MSBT drew $34 million in net inflows on day one, placing it in the top 1% of all ETF launches globally and making it the most successful ETF debut in Morgan Stanley's history.
With 16,000 financial advisors, a recommended 0-4% crypto allocation, and a $9 trillion client base, even modest adoption across that network could generate multiples of MSBT's opening week volume.
Morgan Stanley is separately developing in-house Bitcoin custody, which would eliminate Coinbase as a third-party counterparty and would likely compress fees even further.
A Global Race for Digital Asset Regulatory Clarity Takes Shape
Regulatory developments across Washington, Tokyo, Zurich, and London in a single week show that the race to formalize digital assets is no longer a US-centric story.

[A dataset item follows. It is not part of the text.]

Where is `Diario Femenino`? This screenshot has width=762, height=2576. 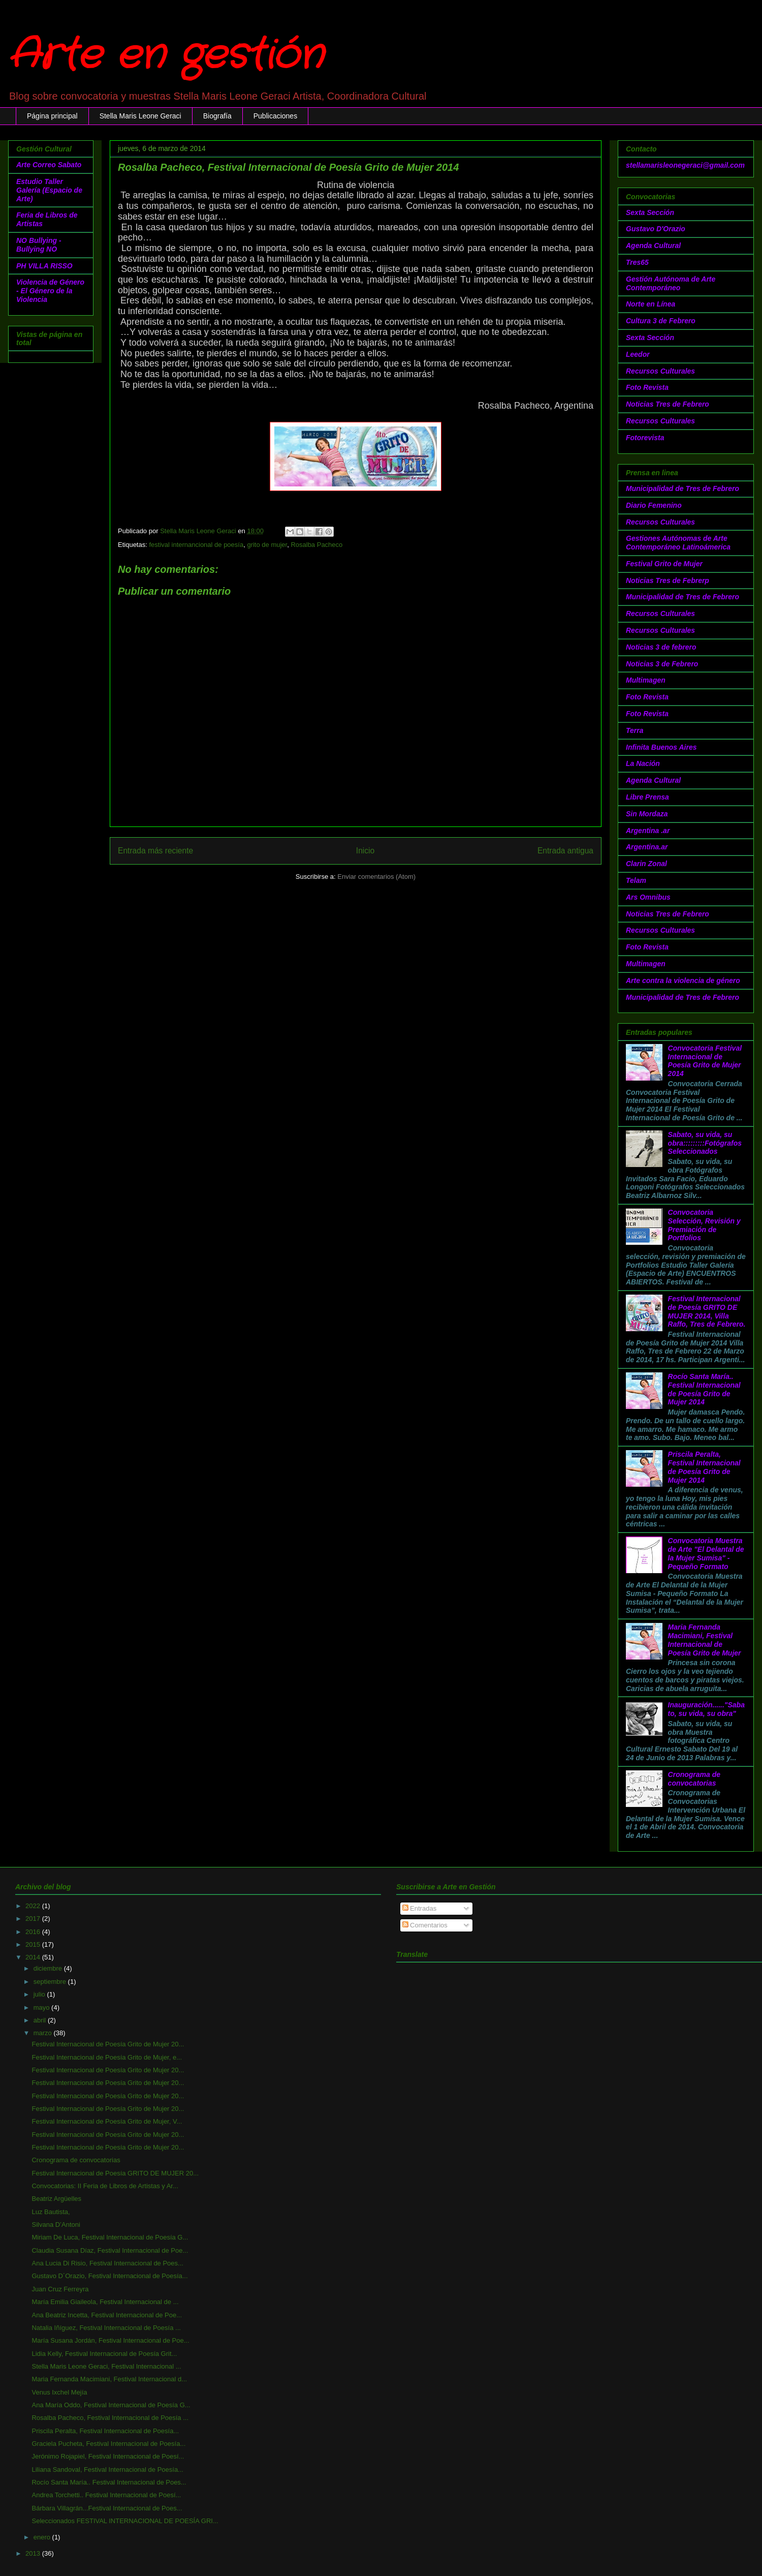 Diario Femenino is located at coordinates (654, 505).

US Treasury Secretary Scott Bessent published a Wall Street Journal op-ed pressing Congress to pass the Clarity Act, arguing the GENIUS Act cannot succeed without it and framing digital asset regulation as essential to US dollar dominance in tokenized markets.

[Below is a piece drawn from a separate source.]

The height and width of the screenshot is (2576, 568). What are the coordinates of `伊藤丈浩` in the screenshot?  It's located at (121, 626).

Japan's cabinet approved an amendment to its Financial Instruments and Exchange Act on April 10, reclassifying digital assets under the same legal framework governing stocks and bonds and proposing a flat 20% capital gains tax, down from a progressive rate as high as 55%.
Standard Chartered is folding Zodia Custody, its digital asset subsidiary into its Corporate and Investment Banking division, creating a single regulated entity to cross-collateralize traditional and digital assets.
Anthropic's $30B ARR Makes the Case for AI Firms as Bitcoin Buyers
Anthropic's revenue trajectory illustrates what happens when the total addressable market for a product approaches infinity, and the hosts argue the same economics make Bitcoin a necessary next step for profitable AI firms.
Anthropic hit $30 billion in annualized recurring revenue in April 2026, up from $9 billion at year-end 2025, with only 2,500 employees.
Meta required 86,000 employees to reach comparable annual revenue, making Anthropic's headcount-to-revenue ratio one of the most capital-efficient models in corporate history.
Global code production by AI is currently around 5% of total output and is expected to reach 95% over the next 2-10 years, expanding the total addressable market for frontier AI models.